Evaluating Regularization and Optimization Algorithms for Logistic Regression on Spam Classification
Scikit-learn offers two implementations of Logistic Regression classification: LogisticRegression
and SGDClassifier
. The LogisticRegression
class offers two regularization schemes (L1 and L2) and four optimizers: newton-cg, lbfgs, liblinear, and sag, while the SGDClassifier
only uses a single optimizer (stochastic gradient descent) but offers an additional regularization option: elastic net. The SGDClassifier
also has the benefit of supporting online learning – you can train the model on minibatches of data, which allows for training a model on a dataset too large to fit into memory.
Regularization Schemes
Generally speaking, regularization prevents overfitting of the model. How do we determine which regularization scheme to use?1 If the data has a group of correlated features, L2 regularization will keep (assign non-zero weights) to all of the features in the group but the weights of any single feature in the group will be lower. In constrast, with L1 regularization, only one feature in correlated group will be chosen (have a non-zero weight), producing a sparse model – L1 regularization effectively performs variable selection. L2 regularization can produce models with higher prediction accuracy, especially if data points are sparse and each data point will only contain a subset of the correlated features. L1 regularization can be useful in cases when model size is problematic (problems with many, many features) or when you want to perform variable selection.

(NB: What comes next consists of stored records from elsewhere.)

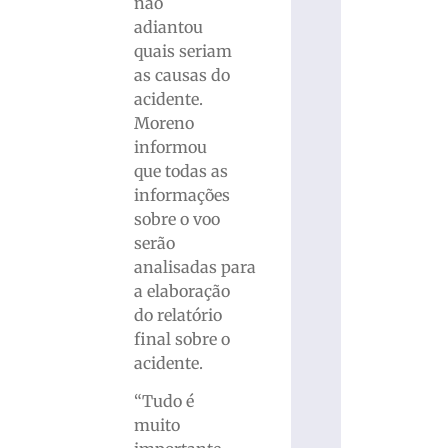
não
adiantou
quais seriam
as causas do
acidente.
Moreno
informou
que todas as
informações
sobre o voo
serão
analisadas para
a elaboração
do relatório
final sobre o
acidente.
“Tudo é
muito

Elastic net regularization incorporates both L1 and L2 regularization, offering benefits of both. Elastic net regularization also chooses subsets of the features but, in theory, tends to include or exclude entire groups of correlated features. Elasic Net regularization also performs better in situations where the number of features is much larger than the number of data points.
Choosing a Linear Regression Implementation
Once you’ve chosen a regularization scheme, you’ll need to choose a Linear Regression implementation and optimizer. If you want to use elastic net regularization, your only option is the SGDClassifier
. Both the SGDClassifier
and LinearRegression
implementations support L1 and L2 regularization. For the LinearRegression
implementation, the scikit-learn user guide suggests using the liblinear optimizer for L1 regularization and sag optimizer for L2 regularization.

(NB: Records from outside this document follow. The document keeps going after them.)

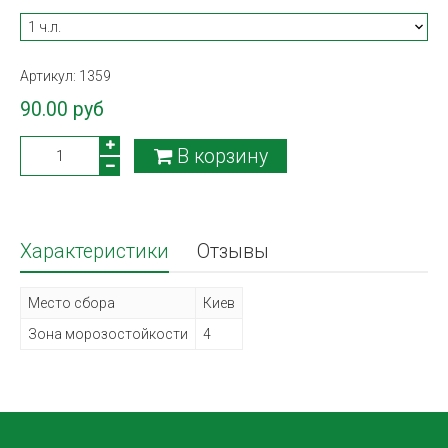
Артикул:
1359
90.00 руб
В корзину
Характеристики
Отзывы
Место сбора
Киев
Зона морозостойкости
4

Evaluation on Spam Classification
I wanted to find out how well the L1, L2, and elastic net regularization and the various optimizers work in practice. To evaluate the various options, I decided to train and evaluate Linear Regression models for spam classification on the publicly available trec07p dataset. In general, text classification problems tend to produce sparse features matrices since a small subset of words are very common while the rest occur infrequently.

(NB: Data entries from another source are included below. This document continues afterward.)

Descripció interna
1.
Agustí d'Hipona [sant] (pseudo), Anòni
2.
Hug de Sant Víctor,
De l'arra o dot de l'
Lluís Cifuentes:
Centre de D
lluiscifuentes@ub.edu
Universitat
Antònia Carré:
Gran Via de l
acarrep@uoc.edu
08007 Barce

I used Python’s built-in email.Parser
implementation to extract the email bodies and BeautifulSoup to extract the text. I reserved the first 75% of the 75,419 emails for training and the remaining 25% for testing. I used scikit-learn’s TfidfVectorizer
to parse the text and output features for a bag-of-words model. I set up the vectorizer to output binary features (whether or not a word is present) with no normalization or inverse document frequency (IDF) scaling. If a word appears in the test set but not in the training set, then it is ignored.
I evaluated five combinations of regularization schemes and optimizers:
- L1 regularization with the liblinear optimizer
- L2 regularization with the sag optimizer
- L1 regularization with sgd
- L2 regularization with sgd
- Elastic net regularization with sgd
Here are the resulting ROC curves:
It’s interesting to note that most of the combinations offer similar accuracy with areas under the curve of 0.994-0.995 except for the L1/sgd model (red) which is a clear outlier with an AUC of 0.980.
What if we take sparsity into account?
Neither model using L2 regularization are sparse – both use 100% of the features. We note that the models with L1 and elastic net regularization are much sparser. The L1/liblinear is the sparsest model, using only 0.4% of the features, while the L1/sgd model not only has the worst accuracy but is the least sparse of the sparse models with 2.3% of the features having non-zero weights. The elastic net model utilized 1.4% of the features, falling between the two L1 models with similar accuracy to the L1/liblinear model.
Conclusion
Our experiments provided some insight into how regularization affects the sparsity of models and which optimizers to choose for each regularization scheme. As expected, L1 and elastic regularization resulted in sparse models – using between 0.4% and 2.3% of the features. The L1/liblinear combination generated the sparsest model, while tying the L2 and elastic net models for accuracy. In fact, the sparsity seemed to have little effect on accuracy for this problem.
The L1/sgd model was an outlier in terms of accuracy, while also generating the least sparse model of the sparse models. If you wish to use L1 regularization for a Logistic Regression model implemented in scikit-learn, I would choose the liblinear optimizer over sgd. If you want to use sgd because of its support for online learning, I would choose elastic net regularization over L1 regularization – elastic net offers comparable accuracy to L2 regularization while generating a reasonably sparse model.
(You can download the script I used for these experiments and try it for yourself.)
1: Most of this comparison comes from Regularization and variable selection via the elastic net by Zhou and Hastie.